Archie Vanes
- Birth name: Archie Vanes
- Date of birth: 16 September 2001 (age 23)
- Place of birth: Burton on Trent, England
- School: Brooksby Melton College

Rugby union career
- Position(s): Hooker
- Current team: Worcester Warriors

Youth career
- -: Melbourne RFC
- -: Ashby RFC

Senior career
- Years: Team / Apps / (Points)
- 2021–2025: Leicester Tigers / 18 / (50)
- 2021–2023: → Nottingham (loan) / 22 / (25)
- 2024: → Cambridge (loan) / 5 / (10)
- 2025–: Worcester Warriors /  / ()
- Correct as of 15 June 2025

International career
- Years: Team / Apps / (Points)
- 2019–2020: England U18
- 2021: England U20 / 4 / (0)
- Correct as of 19 December 2022

= Archie Vanes =

English rugby union player

Archie Vanes (born 16 September 2001) is an English professional rugby union player for Worcester Warriors in the RFU Championship.

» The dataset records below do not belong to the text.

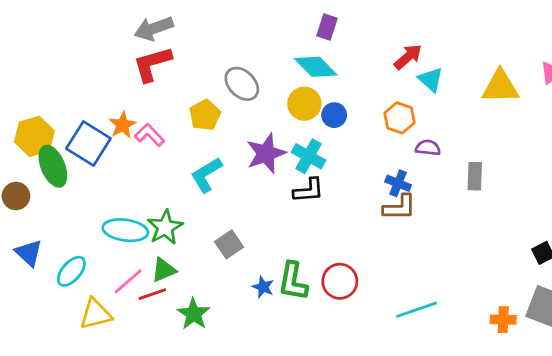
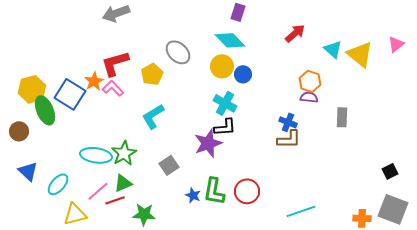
red L-shape: (152, 64) -> (115, 63), moved
cyan triangle: (431, 80) -> (333, 49), moved
yellow triangle: (500, 87) -> (360, 54), turned 40
orange hexagon: (400, 118) -> (310, 81), moved
purple star: (266, 153) -> (208, 143), moved
green star: (194, 314) -> (144, 214), turned -30

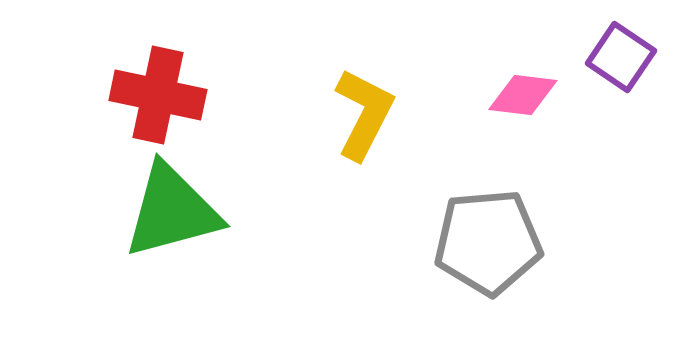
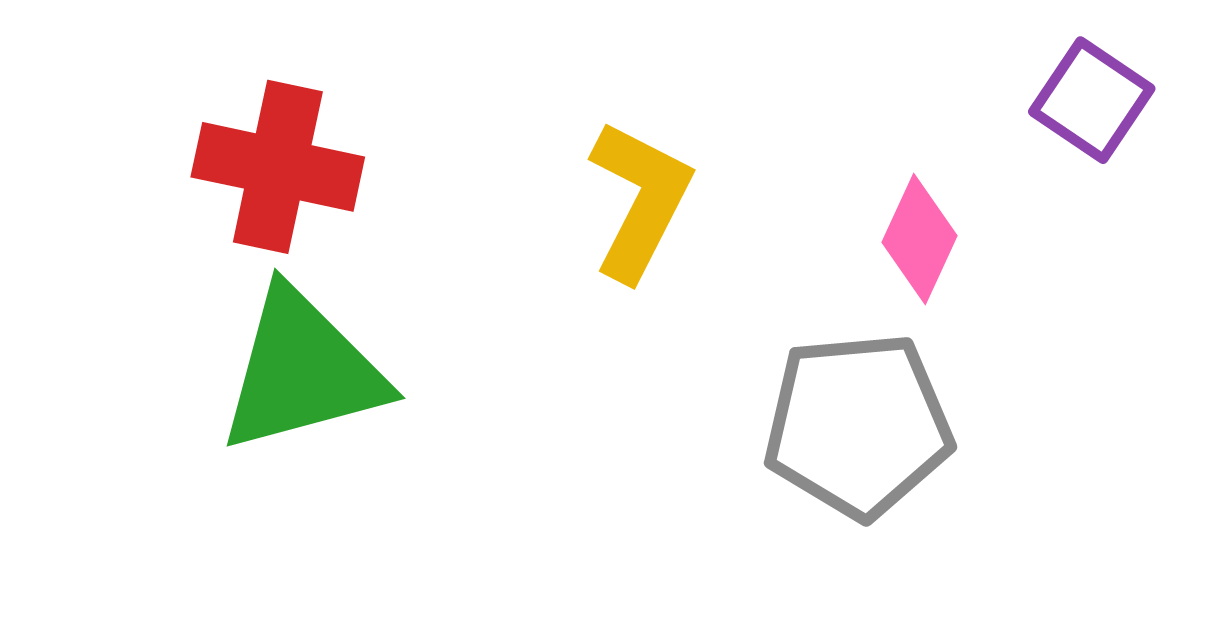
pink diamond: (523, 95) -> (919, 239), moved, turned -72

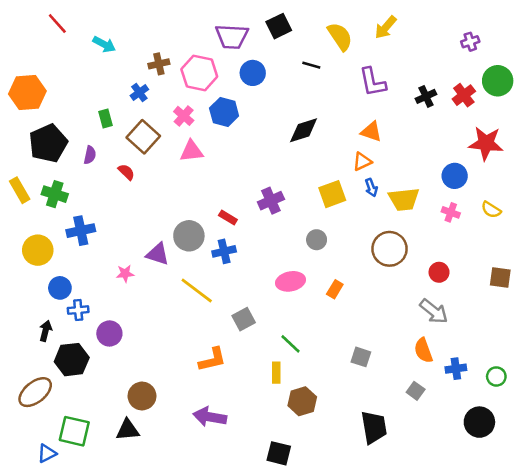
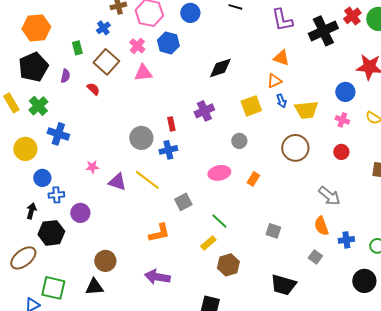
orange hexagon: (27, 92) -> (36, 28), moved
red cross: (464, 95) -> (352, 16), moved
black cross: (426, 96) -> (323, 31), size x1.8
black diamond: (304, 130) -> (220, 68), moved
green cross: (55, 194) -> (38, 106), turned 30
red rectangle: (228, 218) -> (171, 124), turned 48
blue cross: (81, 231) -> (58, 134), turned 30
purple triangle: (158, 254) -> (117, 182), moved
red circle: (439, 272) -> (341, 152), moved
yellow rectangle: (276, 373) -> (208, 243), turned 49
black trapezoid: (374, 427) -> (283, 285), turned 116

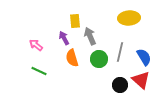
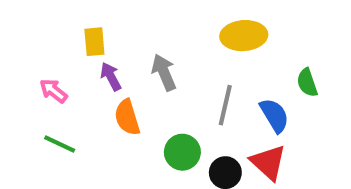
yellow rectangle: (75, 21) -> (94, 42), moved
green circle: (99, 59) -> (182, 152), moved

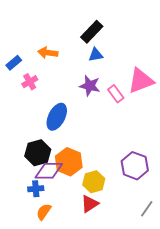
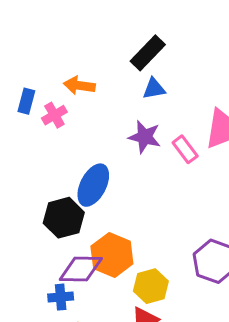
blue rectangle: (14, 63) -> (26, 101), turned -35
pink cross: (30, 82) -> (54, 115), moved
black hexagon: (38, 153) -> (64, 218), moved

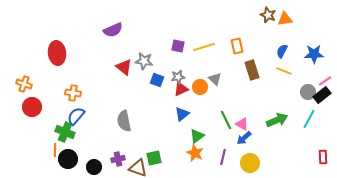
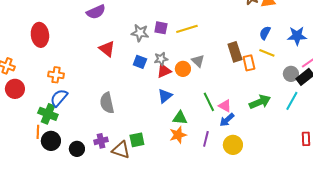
orange rectangle: (237, 46) -> (249, 63), moved
gray star: (144, 61) -> (140, 33), moved
green triangle: (197, 136) -> (180, 118), turned 42
orange star: (195, 153) -> (178, 135), turned 30

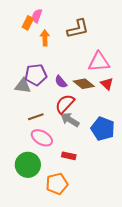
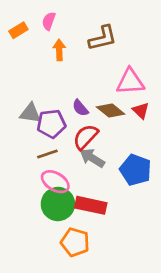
orange rectangle: (28, 23) -> (18, 30), moved, turned 32
purple pentagon: (36, 75) -> (51, 124), moved
red rectangle: (69, 156) -> (91, 205), size x1.6
green circle: (28, 165) -> (58, 204), moved
orange pentagon: (57, 184) -> (75, 242), turned 30

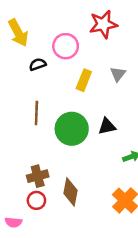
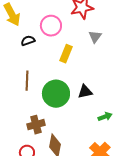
gray triangle: (118, 74) -> (95, 37), moved
brown cross: (38, 176) -> (36, 125), moved

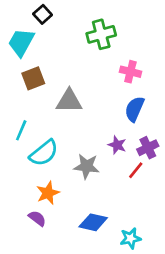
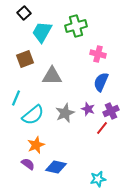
black square: (43, 14) -> (24, 13), moved
cyan trapezoid: (21, 42) -> (42, 32), moved
gray star: (86, 166) -> (65, 113), moved, turned -30
blue diamond: (93, 222) -> (56, 167), moved

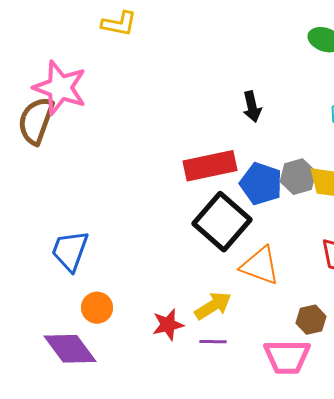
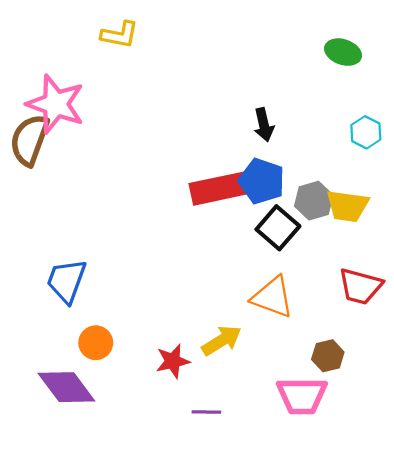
blue pentagon: (261, 184) -> (262, 181), moved
black square: (222, 222) -> (278, 228), moved, size x0.7
purple line: (213, 342) -> (206, 412), moved

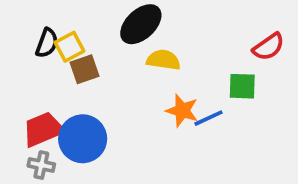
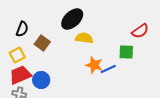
yellow square: (69, 47) -> (17, 55), moved
brown square: (85, 69) -> (42, 43), turned -35
blue circle: (83, 139) -> (41, 80), size x0.7

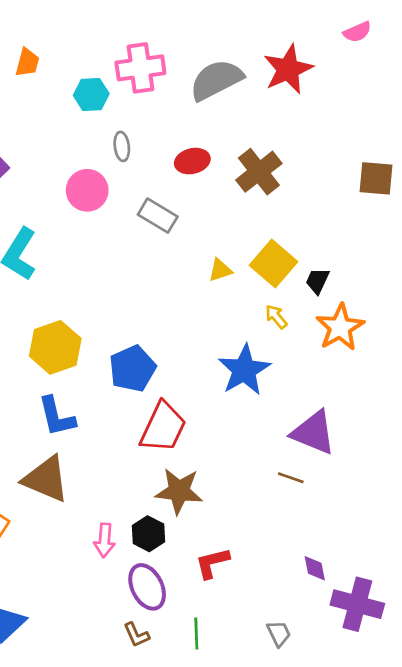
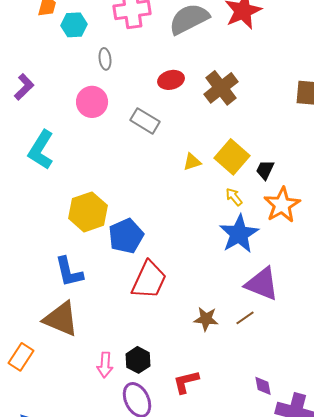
cyan hexagon: (91, 94) -> (74, 25), moved
gray ellipse: (122, 146) -> (105, 59), moved
yellow hexagon: (55, 347) -> (88, 212), moved
blue star: (244, 370) -> (239, 234), moved
brown line: (291, 478) -> (245, 318), turned -54
brown star: (179, 491) -> (206, 319), moved, size x0.7

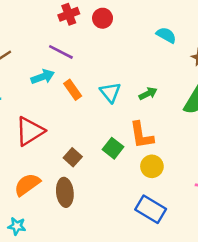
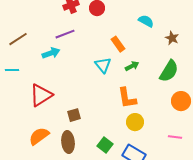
purple line: (61, 52) -> (65, 34), turned -48
orange rectangle: (73, 90) -> (118, 44), moved
green square: (113, 148) -> (105, 145), moved
brown square: (73, 157) -> (74, 115), turned 32

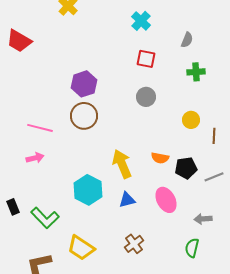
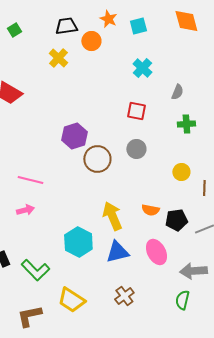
cyan cross: (141, 21) -> (142, 68), moved
brown circle: (84, 116) -> (97, 159), moved
blue triangle: (127, 200) -> (117, 252), size x1.4
gray arrow: (203, 219) -> (193, 271), size x1.5

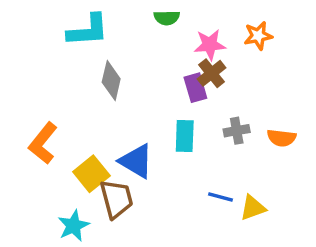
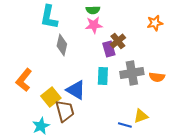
cyan L-shape: (88, 30) -> (49, 17), turned 105
orange star: (258, 36) -> (155, 23), moved
pink star: (210, 45) -> (94, 25), moved
gray cross: (237, 131) -> (132, 73), size x1.6
blue line: (221, 197) -> (125, 125), moved

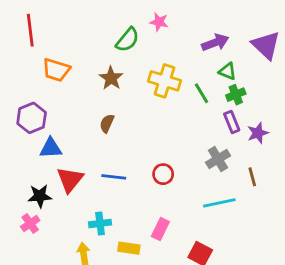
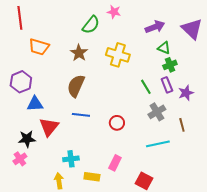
green line: (202, 93) -> (146, 87), moved
brown semicircle: (107, 123) -> (76, 86), size x1.6
blue line: (114, 177) -> (81, 115), moved

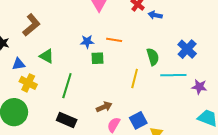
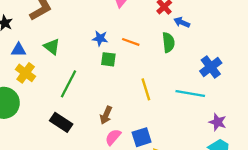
green semicircle: (153, 57) -> (168, 42), moved
yellow line: (135, 78) -> (146, 89), turned -42
purple star: (199, 87) -> (218, 122), moved
brown arrow: (104, 107) -> (106, 115), turned 126

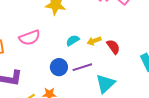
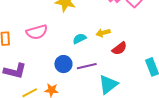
yellow arrow: (94, 41) -> (103, 33), moved
red semicircle: (113, 47) -> (119, 48), turned 84

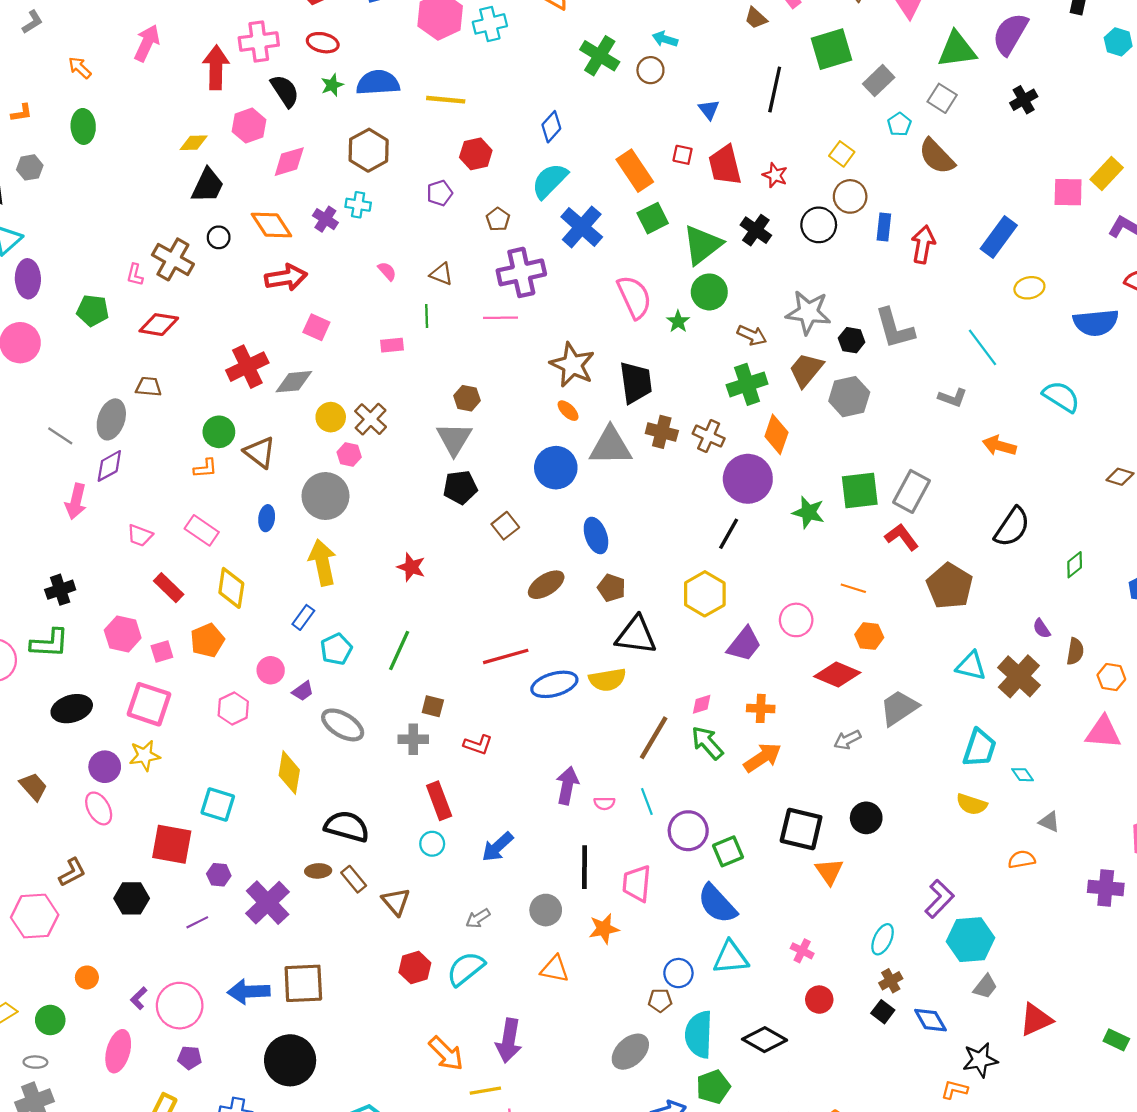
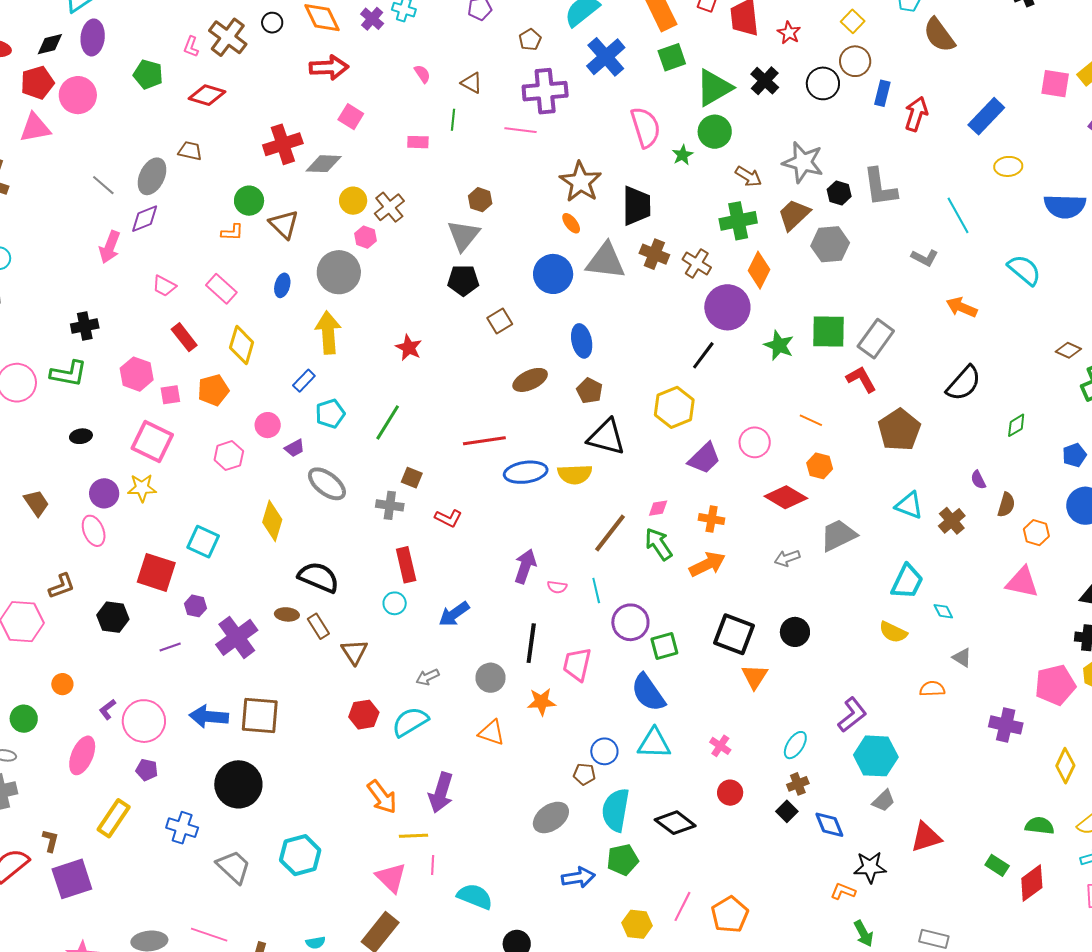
brown cross: (1019, 676) -> (952, 521), size x0.7
black ellipse: (72, 709) -> (81, 436), size x0.6

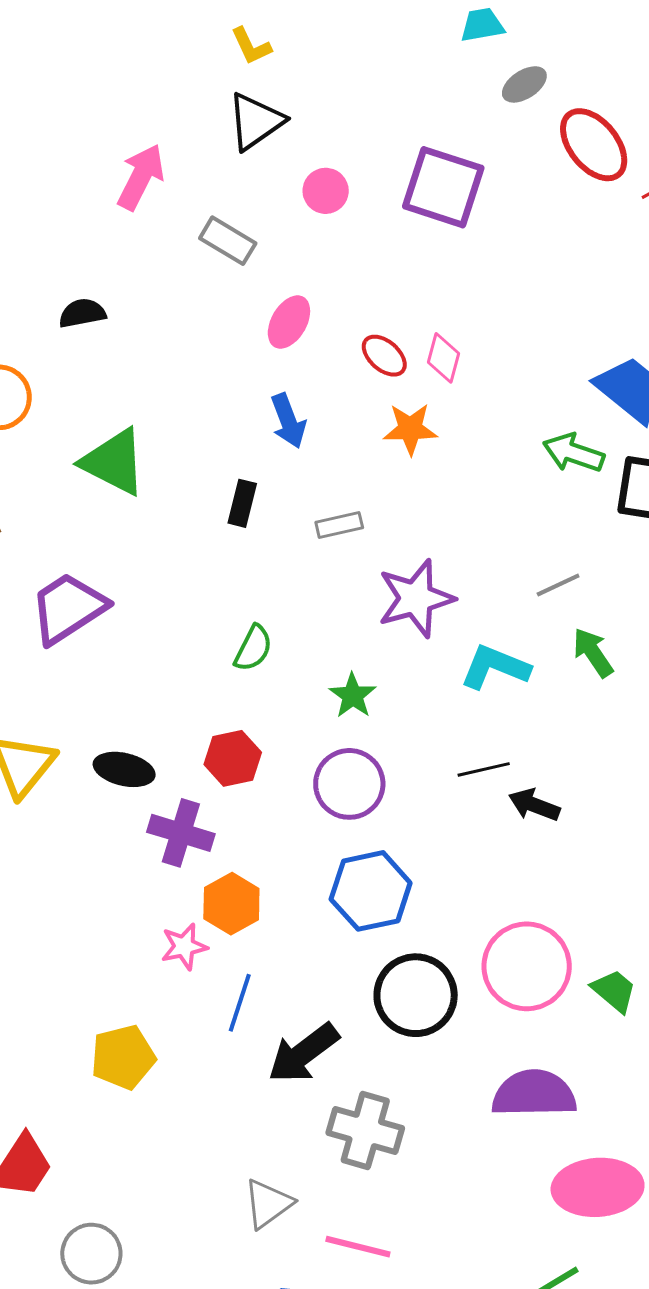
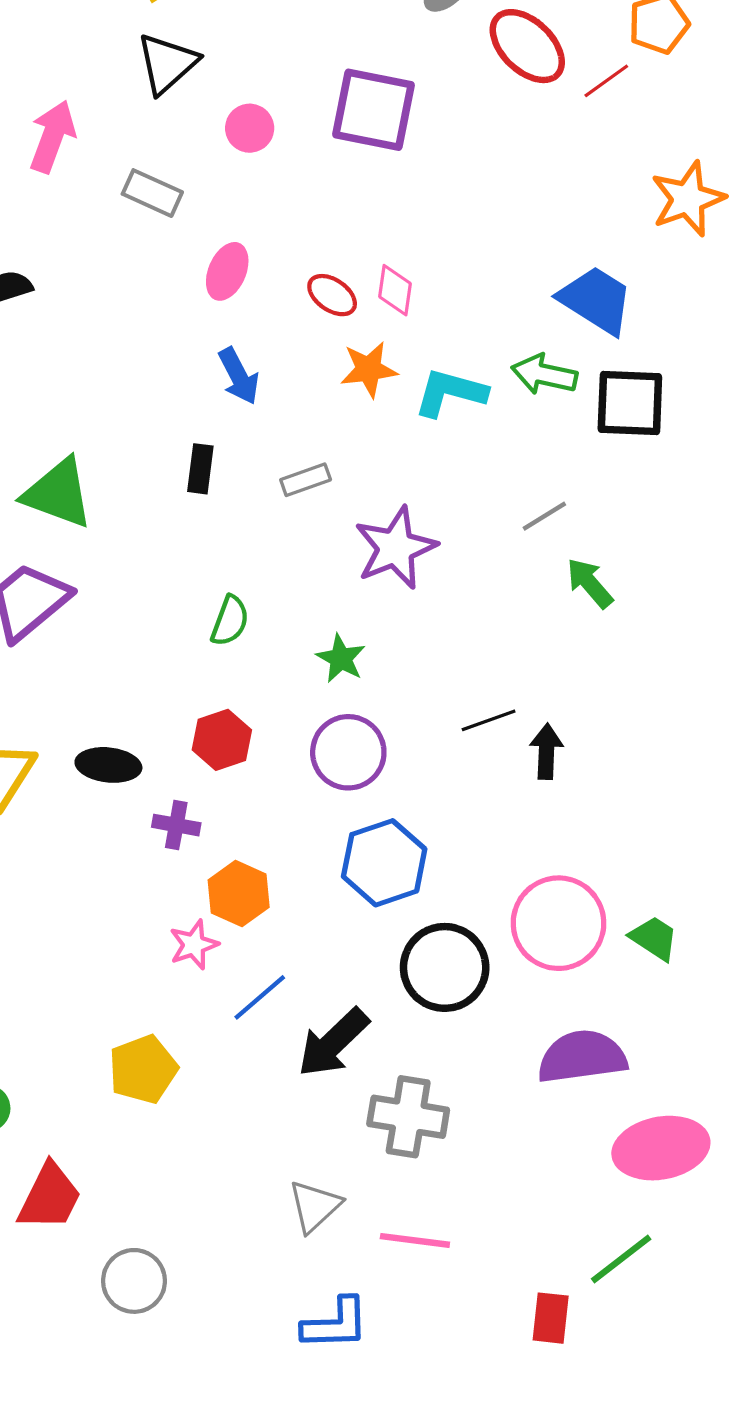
green triangle: (114, 462) -> (58, 493), moved
cyan L-shape: (495, 667) -> (450, 393), moved
black arrow: (534, 805) -> (546, 751), turned 78
purple cross: (181, 833) -> (176, 825), size x0.7
blue line: (240, 1003) -> (260, 997), turned 38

He previously played for Leicester Tigers in Premiership Rugby, his preferred position is hooker.

==Career==
Born in Burton on Trent Vanes first played rugby for Melbourne RFC in Derbyshire before joining Ashby RFC in Leicestershire. He represented England at under 18s level, and in 2021 played for in the 2021 Six Nations.

Vanes made his Leicester debut on 13 November 2021 as a replacement in a game against Sale Sharks in the Premiership Rugby Cup. He made his league debut on 18 November 2023 as a late replacement against Northampton Saints, and made his European Rugby Champions Cup debut on 17 December 2023, where Vanes scored a hat trick of tries as Leicester beat Stade Francais Paris 27–24. He was the first Leicester player to score a hat trick on their European debut.